* _Activity_: In the entries below, find the lines that contain the word "Justice" and copy them.

* _Data to process_:
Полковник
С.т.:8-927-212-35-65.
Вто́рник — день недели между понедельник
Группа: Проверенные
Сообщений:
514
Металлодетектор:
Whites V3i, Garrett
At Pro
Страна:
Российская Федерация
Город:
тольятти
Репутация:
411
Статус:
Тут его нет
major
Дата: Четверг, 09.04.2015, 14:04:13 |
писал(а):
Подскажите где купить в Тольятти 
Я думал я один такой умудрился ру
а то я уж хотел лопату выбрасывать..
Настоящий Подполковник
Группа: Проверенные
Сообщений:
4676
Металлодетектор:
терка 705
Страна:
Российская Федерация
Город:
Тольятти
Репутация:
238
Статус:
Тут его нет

* * *

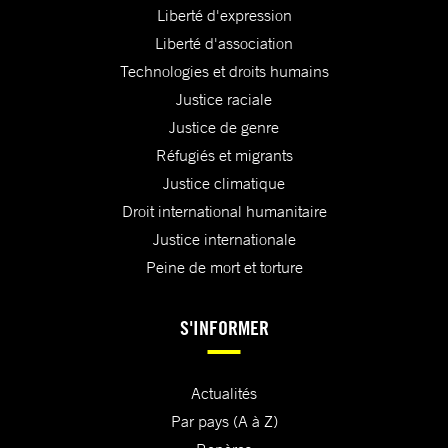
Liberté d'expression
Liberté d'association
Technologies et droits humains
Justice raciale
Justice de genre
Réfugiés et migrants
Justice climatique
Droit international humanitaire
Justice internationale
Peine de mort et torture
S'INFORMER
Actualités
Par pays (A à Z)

* _Answer to this exercise_:
Justice raciale
Justice de genre
Justice climatique
Justice internationale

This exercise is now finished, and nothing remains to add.